Após o jantar, fomos ao apartamento dele, e nós.... – Não sabia quais as palavras que deveria usar para não parecer vulgar.

— Fizeram amor – interveio a velha senhora, com um sorriso conivente.

— Sim, fizemos amor, com calma e tranquilidade, como sempre. Meu noivo é um amante muito gentil.  Samuel era sempre tão delicado e carinhoso, nada com ele era impulsivo ou sem controle. - A senhora ao meu lado ergueu as sobrancelhas em uma expressão indefinida. - E, depois, ficamos deitados na cama por um longo tempo acordados, abraçados, conversando sobre os detalhes do nosso casamento e do nosso futuro, juntos, porque éramos assim, planejávamos cada pormenor da nossa vida. Quando contamos a novidade, todo mundo fico feliz e para comemorar nossos pais fizeram uma linda festa para os amigos mais chegados e familiares. Tudo foi perfeito e emocionante. Eu andava nas nuvens com aquele anel cintilando no meu dedo, vislumbrando um futuro prospero e belo, ao lado de um homem charmoso, lindo e inteligente – digo com um ar sonhador.       

Paro de falar por alguns instantes, refletindo na minha vida antes dessa viagem, a senhora ao meu lado me aguarda, pacientemente.

Aquele momento, a minha vida estava perfeita, noiva e feliz. Além da minha carreira profissional estar ascensão, eu me dedicava de corpo e alma ao meu trabalho, era muito competitiva, havia ascendido rápido na empresa e meu noivo me incentivava muito a isso. Nesse ponto, éramos muito parecidos quanto ao que pensávamos para a nossa vida e futuro.

 - No entanto, no meio desse meu idílio, tive que fazer uma pequena pausa, pois, precisava vir ao casamento de uma grande amiga, aqui em Londres. Já havia planejado bem essa viagem, há muito tempo atrás, desde que soube do noivado da minha amiga de infância Luana.

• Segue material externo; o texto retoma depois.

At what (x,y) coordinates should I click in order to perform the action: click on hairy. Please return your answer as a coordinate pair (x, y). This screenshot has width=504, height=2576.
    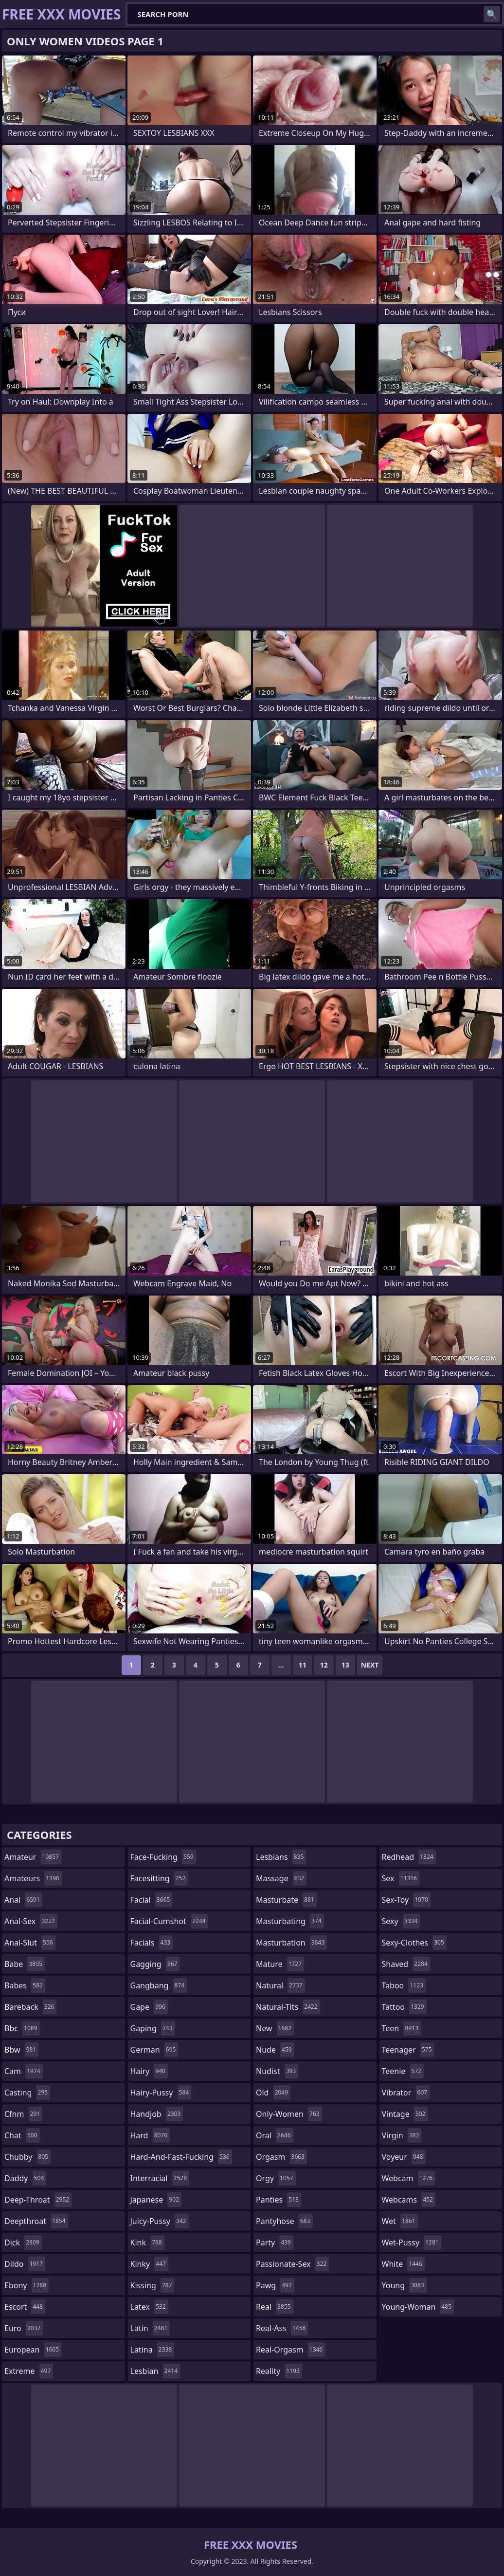     Looking at the image, I should click on (149, 2071).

Nem sei como nos tornamos tão amigas, já que éramos exatamente o oposto uma da outra. Luana sempre foi espontânea e aberta, enquanto eu era cometida e ponderada, acho que nós nos complementávamos. Uma prova disso, foi quando ela conheceu o seu noivo durante o carnaval, e nunca mais se separaram, eu achava aquilo a mais completa loucura, principalmente, quando ela largou tudo, sem vacilar, e veio morar com Willian em Londres, dizendo que estava apaixonada e não poderia perder essa chance de ser feliz.

Por fim, Samuel não poderia viajar comigo, devido a um projeto importante em que estava trabalhando, então, fingi que não me importava, não queria que se sentisse mal por isso. Seria uma viagem bem curta, ficaríamos apenas alguns dias de nossa vida separados, tinha tudo sob controle. Não revelei a ele que fiquei um tanto desconfortável por viajar sozinha, não gosto de avião, de lugares fechados, onde não temos controle sobre nada, posso até confessar que tenho um pouco de medo.

Pois bem, naquela noite, Samuel me levou até o aeroporto, nós nos despedimos, entre delicados beijos e abraços, por um longo tempo, jurando nos comunicarmos todos os dias.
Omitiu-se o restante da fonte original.